The unnaturally red honey in the Red Hook hives didn’t taste like cherries, but neither do maraschino cherries, really, and the honey did taste supersweet.
To be positive, a slight, pale young beekeeper named Tim O’Neal sent a sample of the red substance in the hives to the state apiculturalist for testing. He also went to the monthly meeting of the New York City Beekeepers Association to find out if others had the same problem.
The meeting takes place in an upstairs room at the Seafarers & International House on Fifteenth Street in Manhattan. Afterward, Andrew Coté, the head of the association, fields a bedlam of queries. A girl selling T-shirts for the association asks Andrew for change, and he pulls out a billfold of hundred-dollar bills held together by a rubber band. Two Albanian men in suits introduce themselves as beekeepers recently relocated to Staten Island who want to become members. “We got to registrate, or what we got to do?” And then there’s Tim. “So about the red syrup I collected,” he begins. “I’m worried. But what I wanted to ask—if you hear of anyone else who has this red honey—”
“Okay, okay.” Andrew nods dismissively.
While waiting for test results, David Selig does some legwork of his own. The maraschino cherry factory is a block and a half from his place, and when he walks by, he can see workers wearing long-sleeved hoodies with the hoods on, despite the heat, and swatting at the bees around their heads as they hose down big plastic cherry syrup vessels. Just as David has a red honey problem, it seems the cherry factory has a bee problem.
And then the results of tests on the sample come back from the state lab: The honey contained Red Dye No. 40, a defining ingredient in maraschino cherries.
HONEY is seen as something pure and natural, but bees are foragers whose guiding principle is: the sweeter the better. One beekeeper in Long Island who lived next to a candy factory saw his bees make their hive a rainbow of high-fructose corn syrup in red, blue, and green. According to apiarist lore, another beekeeper who lived near a chewing gum factory in Syracuse found that his bees produced a lovely, delicate spearmint-and winter mint– flavored honey—which he sold as mint flower honey until he realized its origin.

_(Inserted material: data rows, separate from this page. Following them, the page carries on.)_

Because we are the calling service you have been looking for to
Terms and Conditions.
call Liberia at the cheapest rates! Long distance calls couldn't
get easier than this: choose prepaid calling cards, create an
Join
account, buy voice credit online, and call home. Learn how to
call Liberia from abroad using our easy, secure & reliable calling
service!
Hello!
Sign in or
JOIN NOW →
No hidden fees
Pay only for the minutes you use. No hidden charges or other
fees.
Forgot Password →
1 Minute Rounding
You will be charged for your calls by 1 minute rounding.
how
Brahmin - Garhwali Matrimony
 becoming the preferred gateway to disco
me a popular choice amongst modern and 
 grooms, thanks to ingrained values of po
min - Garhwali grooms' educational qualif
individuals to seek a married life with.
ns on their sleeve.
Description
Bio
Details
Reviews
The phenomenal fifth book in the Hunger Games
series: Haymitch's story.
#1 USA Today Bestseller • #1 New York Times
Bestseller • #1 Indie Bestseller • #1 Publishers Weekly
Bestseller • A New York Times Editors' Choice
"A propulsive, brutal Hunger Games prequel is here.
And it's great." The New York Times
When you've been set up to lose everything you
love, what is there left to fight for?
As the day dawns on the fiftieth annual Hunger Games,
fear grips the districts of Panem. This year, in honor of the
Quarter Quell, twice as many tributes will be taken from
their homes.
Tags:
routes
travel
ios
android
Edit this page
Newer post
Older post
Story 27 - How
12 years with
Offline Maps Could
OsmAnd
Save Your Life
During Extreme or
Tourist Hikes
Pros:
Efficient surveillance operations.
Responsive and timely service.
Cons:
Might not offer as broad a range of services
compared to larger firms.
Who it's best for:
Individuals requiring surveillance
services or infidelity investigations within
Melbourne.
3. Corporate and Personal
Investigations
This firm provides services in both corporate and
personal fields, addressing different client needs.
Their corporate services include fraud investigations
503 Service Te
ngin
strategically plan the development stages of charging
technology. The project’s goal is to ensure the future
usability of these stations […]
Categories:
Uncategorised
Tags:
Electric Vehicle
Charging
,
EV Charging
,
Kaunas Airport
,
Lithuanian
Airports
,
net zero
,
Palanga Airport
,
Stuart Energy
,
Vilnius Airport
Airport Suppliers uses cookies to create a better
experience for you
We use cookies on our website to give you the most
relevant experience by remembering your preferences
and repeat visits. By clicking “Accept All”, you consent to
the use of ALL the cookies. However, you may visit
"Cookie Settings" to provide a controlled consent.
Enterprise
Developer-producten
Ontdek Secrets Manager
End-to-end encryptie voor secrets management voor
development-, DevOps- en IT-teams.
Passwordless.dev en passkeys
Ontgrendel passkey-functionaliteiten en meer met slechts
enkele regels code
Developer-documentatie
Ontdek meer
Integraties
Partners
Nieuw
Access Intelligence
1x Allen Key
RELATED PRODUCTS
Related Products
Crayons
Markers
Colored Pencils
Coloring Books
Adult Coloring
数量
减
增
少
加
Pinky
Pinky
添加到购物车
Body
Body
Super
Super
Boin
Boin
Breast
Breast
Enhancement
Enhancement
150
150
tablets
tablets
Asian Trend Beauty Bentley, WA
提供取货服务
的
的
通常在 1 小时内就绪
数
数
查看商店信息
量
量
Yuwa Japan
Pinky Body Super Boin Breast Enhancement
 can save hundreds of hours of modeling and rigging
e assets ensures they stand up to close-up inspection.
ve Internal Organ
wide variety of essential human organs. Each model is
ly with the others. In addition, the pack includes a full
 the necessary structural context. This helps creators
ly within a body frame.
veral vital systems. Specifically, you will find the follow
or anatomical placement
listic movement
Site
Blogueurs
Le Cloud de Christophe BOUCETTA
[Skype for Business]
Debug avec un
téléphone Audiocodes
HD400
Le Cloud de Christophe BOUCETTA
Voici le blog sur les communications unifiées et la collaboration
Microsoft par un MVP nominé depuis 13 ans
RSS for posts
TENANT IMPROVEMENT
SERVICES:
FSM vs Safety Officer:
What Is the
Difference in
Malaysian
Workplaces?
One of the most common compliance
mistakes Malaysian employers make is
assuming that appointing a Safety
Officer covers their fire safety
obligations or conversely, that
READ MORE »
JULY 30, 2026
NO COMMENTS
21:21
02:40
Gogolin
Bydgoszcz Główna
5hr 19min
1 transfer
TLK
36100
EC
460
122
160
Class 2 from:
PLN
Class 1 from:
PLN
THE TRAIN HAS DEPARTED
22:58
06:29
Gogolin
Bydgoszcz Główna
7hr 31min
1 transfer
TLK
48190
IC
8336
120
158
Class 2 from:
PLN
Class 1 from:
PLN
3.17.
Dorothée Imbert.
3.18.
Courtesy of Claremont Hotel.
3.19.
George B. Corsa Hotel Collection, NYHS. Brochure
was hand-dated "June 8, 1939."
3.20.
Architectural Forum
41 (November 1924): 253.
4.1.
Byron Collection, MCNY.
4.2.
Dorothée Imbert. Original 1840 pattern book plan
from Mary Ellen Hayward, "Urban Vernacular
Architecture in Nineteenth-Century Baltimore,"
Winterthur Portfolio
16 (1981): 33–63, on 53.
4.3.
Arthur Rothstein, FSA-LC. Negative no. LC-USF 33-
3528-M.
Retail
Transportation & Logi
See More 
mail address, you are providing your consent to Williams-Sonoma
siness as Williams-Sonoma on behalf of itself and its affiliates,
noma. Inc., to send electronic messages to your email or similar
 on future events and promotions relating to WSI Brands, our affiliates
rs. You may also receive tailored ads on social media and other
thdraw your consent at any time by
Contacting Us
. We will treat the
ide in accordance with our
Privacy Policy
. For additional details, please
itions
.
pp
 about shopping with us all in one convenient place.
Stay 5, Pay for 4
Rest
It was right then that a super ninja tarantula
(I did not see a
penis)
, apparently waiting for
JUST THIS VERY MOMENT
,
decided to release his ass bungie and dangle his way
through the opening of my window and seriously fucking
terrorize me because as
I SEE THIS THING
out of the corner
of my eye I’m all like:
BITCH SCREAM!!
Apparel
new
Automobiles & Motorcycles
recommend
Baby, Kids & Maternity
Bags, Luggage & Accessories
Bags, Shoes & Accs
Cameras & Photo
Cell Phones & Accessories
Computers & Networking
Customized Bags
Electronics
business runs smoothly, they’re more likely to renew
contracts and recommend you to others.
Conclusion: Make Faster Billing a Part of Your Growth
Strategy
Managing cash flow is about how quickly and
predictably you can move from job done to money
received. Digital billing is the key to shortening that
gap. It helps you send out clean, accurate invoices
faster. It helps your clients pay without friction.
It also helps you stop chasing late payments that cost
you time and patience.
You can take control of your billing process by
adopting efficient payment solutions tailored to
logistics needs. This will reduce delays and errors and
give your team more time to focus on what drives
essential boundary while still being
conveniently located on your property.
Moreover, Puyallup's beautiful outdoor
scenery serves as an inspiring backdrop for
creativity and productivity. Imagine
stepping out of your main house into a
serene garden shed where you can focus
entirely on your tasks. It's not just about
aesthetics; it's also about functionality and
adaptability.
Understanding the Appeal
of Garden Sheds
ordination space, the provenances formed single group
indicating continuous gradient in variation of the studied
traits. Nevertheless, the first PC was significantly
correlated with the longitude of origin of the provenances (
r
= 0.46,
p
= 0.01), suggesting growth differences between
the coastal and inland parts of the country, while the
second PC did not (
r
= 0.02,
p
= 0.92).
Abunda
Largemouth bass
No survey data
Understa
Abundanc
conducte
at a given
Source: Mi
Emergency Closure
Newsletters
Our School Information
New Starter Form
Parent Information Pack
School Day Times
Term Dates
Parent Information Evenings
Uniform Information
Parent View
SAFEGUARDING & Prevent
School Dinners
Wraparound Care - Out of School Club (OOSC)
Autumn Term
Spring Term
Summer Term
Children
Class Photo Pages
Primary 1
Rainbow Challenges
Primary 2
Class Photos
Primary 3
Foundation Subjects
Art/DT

Rural beekeepers across the country say they have seen their charges sip from a leaking valve at a sugar refinery, or feast on liquid used to make cotton candy, or drink from melted snow cones, or suck up Coca-Cola for deposit in the honeycomb. Instead of pollen, bees have been known to gather fine yellow wood shavings from lumberyards, cornmeal from animal feed, and grain dust from mills. Yet most foreign substances, salubrious or not, do not have a telltale neon color to flag them in the hive. Who will be the wiser if they simply blend with the honey?